Records contained in a dataset:

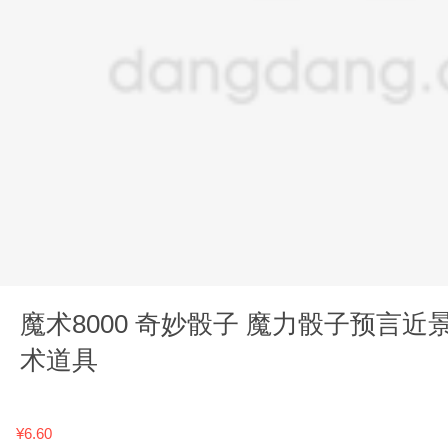
魔术8000 奇妙骰子 魔力骰子预言近
术道具
¥6.60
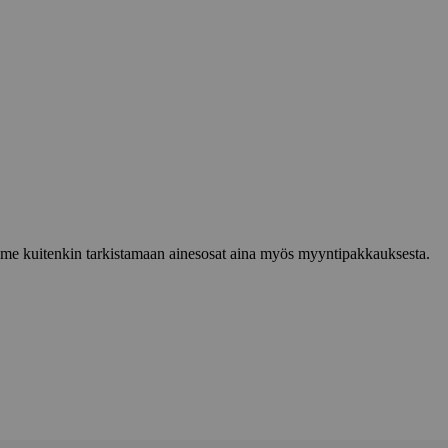
lemme kuitenkin tarkistamaan ainesosat aina myös myyntipakkauksesta.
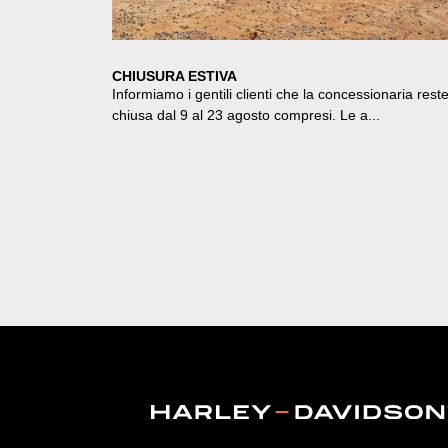
CHIUSURA ESTIVA
Informiamo i gentili clienti che la concessionaria rest
chiusa dal 9 al 23 agosto compresi. Le a...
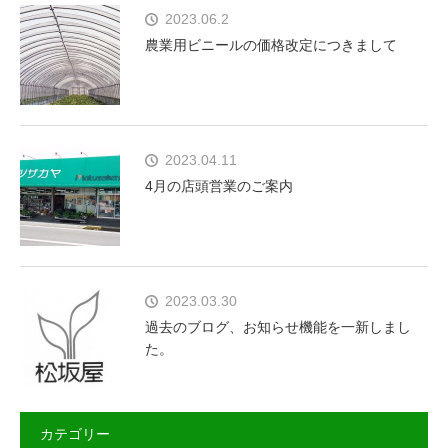
2023.06.2
農業用ビニールの価格改定につきまして
2023.04.11
4月の店頭営業のご案内
2023.03.30
過去のブログ、お知らせ機能を一新しまし
た。
カテゴリー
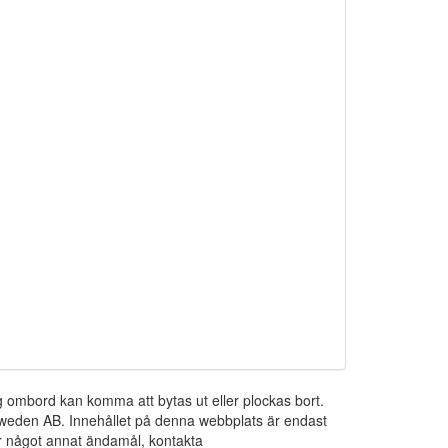
ng ombord kan komma att bytas ut eller plockas bort.
 Sweden AB. Innehållet på denna webbplats är endast
För något annat ändamål, kontakta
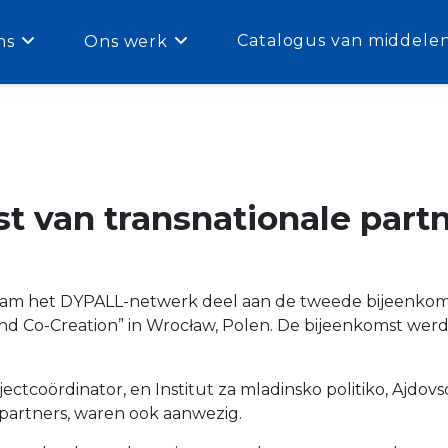
Catalogus van middele
ns
Ons werk
 van transnationale partn
am het DYPALL-netwerk deel aan de tweede bijeenkomst
and Co-Creation” in Wrocław, Polen. De bijeenkomst wer
coördinator, en Institut za mladinsko politiko, Ajdovsci
tpartners, waren ook aanwezig.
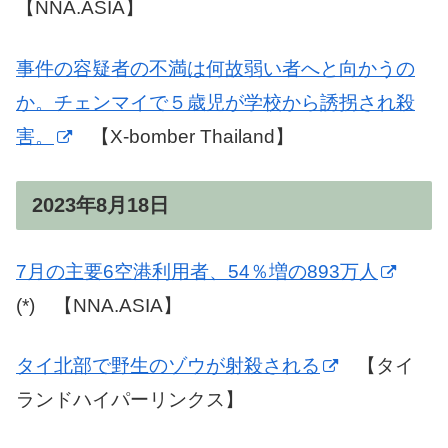
【NNA.ASIA】
事件の容疑者の不満は何故弱い者へと向かうの
か。チェンマイで５歳児が学校から誘拐され殺
害。
【X-bomber Thailand】
2023年8月18日
7月の主要6空港利用者、54％増の893万人
(*) 【NNA.ASIA】
タイ北部で野生のゾウが射殺される
【タイ
ランドハイパーリンクス】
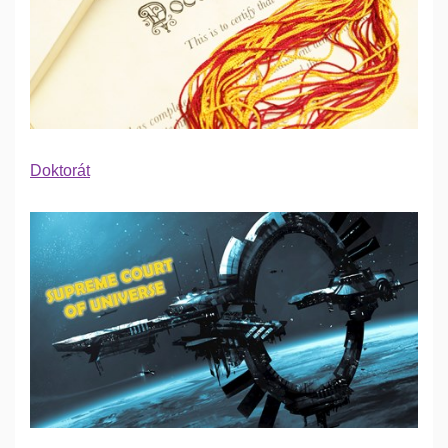
Doktorát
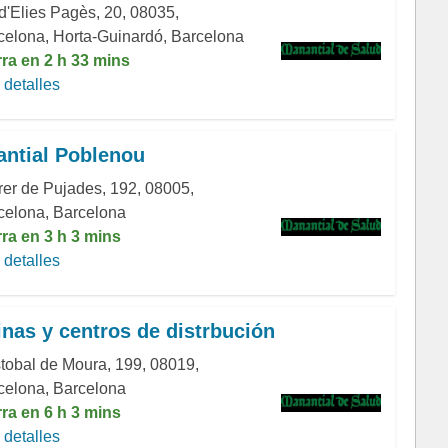
 d'Elies Pagès, 20, 08035,
celona, Horta-Guinardó, Barcelona
rra en 2 h 33 mins
detalles
ntial Poblenou
rer de Pujades, 192, 08005,
celona, Barcelona
rra en 3 h 3 mins
detalles
inas y centros de distrbución
stobal de Moura, 199, 08019,
celona, Barcelona
rra en 6 h 3 mins
detalles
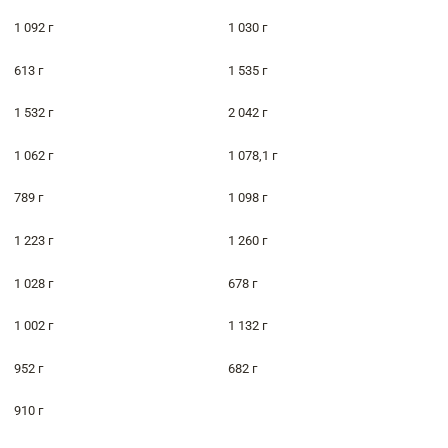
1 092 г
1 030 г
613 г
1 535 г
1 532 г
2 042 г
1 062 г
1 078,1 г
789 г
1 098 г
1 223 г
1 260 г
1 028 г
678 г
1 002 г
1 132 г
952 г
682 г
910 г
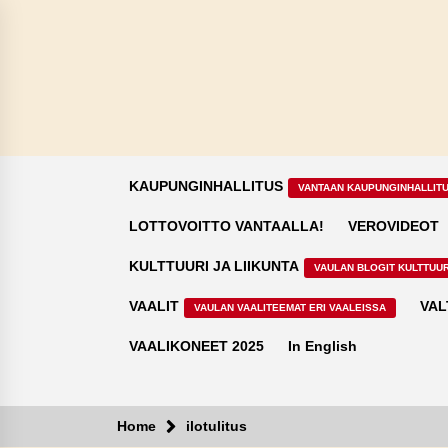
Skip
to
content
KAUPUNGINHALLITUS
VANTAAN KAUPUNGINHALLIT
LOTTOVOITTO VANTAALLA!
VEROVIDEOT
KULTTUURI JA LIIKUNTA
VAULAN BLOGIT KULTTUUR
VAALIT
VAL
VAULAN VAALITEEMAT ERI VAALEISSA
VAALIKONEET 2025
In English
Home
ilotulitus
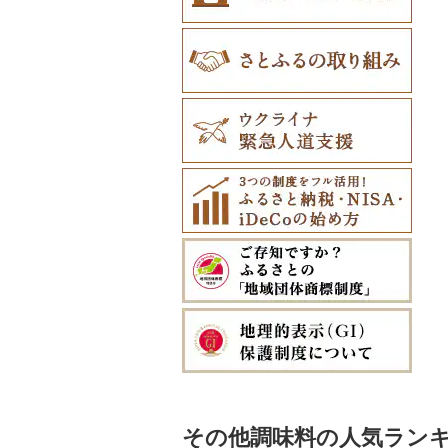
その他調味料の人気ラン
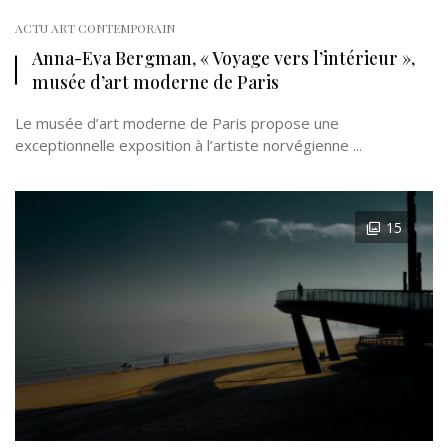
ACTU ART CONTEMPORAIN
Anna-Eva Bergman, « Voyage vers l’intérieur »,
musée d’art moderne de Paris
Le musée d’art moderne de Paris propose une
exceptionnelle exposition à l’artiste norvégienne ...
15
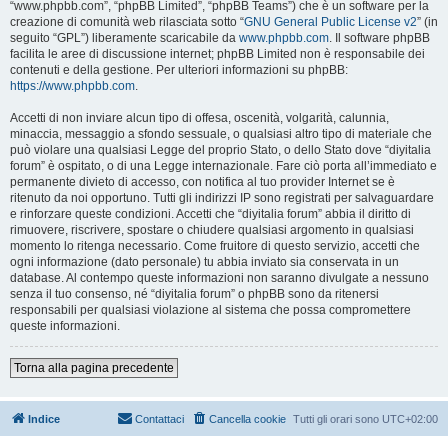
“www.phpbb.com”, “phpBB Limited”, “phpBB Teams”) che è un software per la
creazione di comunità web rilasciata sotto “
GNU General Public License v2
” (in
seguito “GPL”) liberamente scaricabile da
www.phpbb.com
. Il software phpBB
facilita le aree di discussione internet; phpBB Limited non è responsabile dei
contenuti e della gestione. Per ulteriori informazioni su phpBB:
https://www.phpbb.com
.
Accetti di non inviare alcun tipo di offesa, oscenità, volgarità, calunnia,
minaccia, messaggio a sfondo sessuale, o qualsiasi altro tipo di materiale che
può violare una qualsiasi Legge del proprio Stato, o dello Stato dove “diyitalia
forum” è ospitato, o di una Legge internazionale. Fare ciò porta all’immediato e
permanente divieto di accesso, con notifica al tuo provider Internet se è
ritenuto da noi opportuno. Tutti gli indirizzi IP sono registrati per salvaguardare
e rinforzare queste condizioni. Accetti che “diyitalia forum” abbia il diritto di
rimuovere, riscrivere, spostare o chiudere qualsiasi argomento in qualsiasi
momento lo ritenga necessario. Come fruitore di questo servizio, accetti che
ogni informazione (dato personale) tu abbia inviato sia conservata in un
database. Al contempo queste informazioni non saranno divulgate a nessuno
senza il tuo consenso, né “diyitalia forum” o phpBB sono da ritenersi
responsabili per qualsiasi violazione al sistema che possa compromettere
queste informazioni.
Torna alla pagina precedente
Indice
Contattaci
Cancella cookie
Tutti gli orari sono
UTC+02:00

**Exercise details:** Filter the data, keeping only the lines that contain "tipo".

**Response to this task:**
Accetti di non inviare alcun tipo di offesa, oscenità, volgarità, calunnia,
minaccia, messaggio a sfondo sessuale, o qualsiasi altro tipo di materiale che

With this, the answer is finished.